Facel Vega dans GT France
Facel Vega par Dicauto

1. Facel, les débuts

Jean Daninos, le frère de l'auteur des " Carnets du Major Thomson ", créait en 1939 à Dreux une entreprise de fabrication de pièces d'avions, sous le nom de Forges et Ateliers de Construction d'Eure-et-Loir (FACEL). En 1945, Facel fusionnait avec la société Métallon, et débutait alors une activité de carrosserie en tant que sous traitant pour de grands constructeurs tels que Delahaye, Ford, Panhard, Simca ou Vespa. Cette activité fut maintenue jusqu'en 1960.

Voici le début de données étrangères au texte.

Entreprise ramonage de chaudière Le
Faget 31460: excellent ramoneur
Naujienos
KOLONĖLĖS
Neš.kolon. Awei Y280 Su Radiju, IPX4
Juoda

Simca Aronde Plein Ciel, carrossée chez Facel Métallon

2. La naissance d'une marque de prestige

Le président de Facel-Métallon, Jean Daninos, décidait de lancer ses propres modèles au début des années 50. Il visait le créneau du grand luxe, alors en pleine déconfiture en France. Les marques comme Delahaye, Salmson, Bugatti ou Hotchkiss vivaient leurs dernières années. A défaut de trouver un moteur à la hauteur de ses ambitions dans l'hexagone, Daninos optait pour une mécanique américaine Chrysler, réputée pour sa fiabilité. Ce choix devait aussi à terme lui faciliter l'accès au marché d'outre Atlantique. 

La première Facel Vega fut présentée au salon de Paris en 1954. Au coeur des années 50, les Facel Vega étaient parmi les automobiles les plus élégantes et les plus rapides de la production européenne. Plus grand tourisme que purement sportive, ces spacieux coupés 2 + 2 séduisaient d'emblée une clientèle aisée.

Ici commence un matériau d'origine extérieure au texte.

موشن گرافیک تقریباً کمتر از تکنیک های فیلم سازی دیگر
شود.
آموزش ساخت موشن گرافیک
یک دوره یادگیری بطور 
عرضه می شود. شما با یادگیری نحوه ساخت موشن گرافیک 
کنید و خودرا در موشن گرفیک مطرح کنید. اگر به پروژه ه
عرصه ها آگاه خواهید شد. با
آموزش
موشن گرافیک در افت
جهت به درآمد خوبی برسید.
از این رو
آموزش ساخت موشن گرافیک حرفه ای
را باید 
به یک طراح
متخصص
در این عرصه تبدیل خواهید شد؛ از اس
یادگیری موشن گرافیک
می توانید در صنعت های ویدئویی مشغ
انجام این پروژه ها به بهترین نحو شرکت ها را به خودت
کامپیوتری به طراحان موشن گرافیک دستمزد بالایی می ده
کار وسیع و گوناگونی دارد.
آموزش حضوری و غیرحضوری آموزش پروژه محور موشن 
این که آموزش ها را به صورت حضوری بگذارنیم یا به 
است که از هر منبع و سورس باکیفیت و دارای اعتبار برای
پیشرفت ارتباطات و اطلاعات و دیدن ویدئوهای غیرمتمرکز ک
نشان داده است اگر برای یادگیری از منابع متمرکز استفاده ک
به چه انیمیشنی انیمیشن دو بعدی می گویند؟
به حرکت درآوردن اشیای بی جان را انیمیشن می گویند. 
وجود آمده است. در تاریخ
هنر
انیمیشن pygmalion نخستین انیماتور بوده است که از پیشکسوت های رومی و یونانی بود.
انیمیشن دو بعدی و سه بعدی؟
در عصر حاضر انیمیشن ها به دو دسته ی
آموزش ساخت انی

Le prototype de la Facel Vega en 1954


Facel Vega FV 1956

Les Facel Vega de 1954 offraient 180 ch. La marque allait bénéficier de la course à la puissance qui sévissait aux Etats Unis. Ainsi, en 1958, les moteurs Chrysler proposaient 360 ch. Les premiers modèles produits de 1954 à 1958 étaient dénommés FV1, FV2, FV3 et FV4 (pour l'exportation). La HK 500 au châssis légèrement rallongé leur succédait en mai 1958. Elle fut produite à 548 exemplaires jusqu'en 1961, avant de céder sa place à la Facel II aux lignes plus affûtées.

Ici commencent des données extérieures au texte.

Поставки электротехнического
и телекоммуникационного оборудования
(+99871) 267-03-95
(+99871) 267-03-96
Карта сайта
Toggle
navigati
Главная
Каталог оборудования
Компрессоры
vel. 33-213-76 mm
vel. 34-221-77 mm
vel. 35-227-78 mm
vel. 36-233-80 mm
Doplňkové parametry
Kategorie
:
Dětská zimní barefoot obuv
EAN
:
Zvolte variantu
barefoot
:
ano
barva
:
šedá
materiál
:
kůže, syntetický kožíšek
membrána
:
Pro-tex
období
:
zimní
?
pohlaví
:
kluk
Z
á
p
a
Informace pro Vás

Dean Martin avec une Facel Vega HK 500


Facel Vega HK 500

3. Une démocratisation dangereuse

Facel Vega ne pouvait pas se prévaloir du prestige des marques comme Aston Martin, Jaguar ou Ferrari, en raison de l'origine de ses mécaniques. Par ailleurs, Jean Daninos souhaitait élargir sa clientèle en proposant un modèle plus abordable financièrement. Pour faire taire les critiques, il décidait que la petite Facel Vega serait dotée d'un moteur français. Cette nouvelle aventure allait marquer le début de la chute de Facel Vega.

Le moteur de la petite Facel dénommée Facellia conçu par la firme Pont-à-Mousson fut sujet à d'énormes problèmes de fiabilité, et contraignit l'usine à de nombreuses reprises sous garantie, qui finirent par déstabiliser l'équilibre financier de l'entreprise. L'image de marque de Facel Vega n'en ressortait pas grandie. Pour faire oublier l'épisode calamiteux des moteurs Pont-à-Mousson, Jean Daninos proposait des mécaniques Volvo sur la Facel III ou Austin Healey sur la Facel 6, mais le mal était fait, et Facel Vega fermait ses por-tes après dix années d'existence en 1964.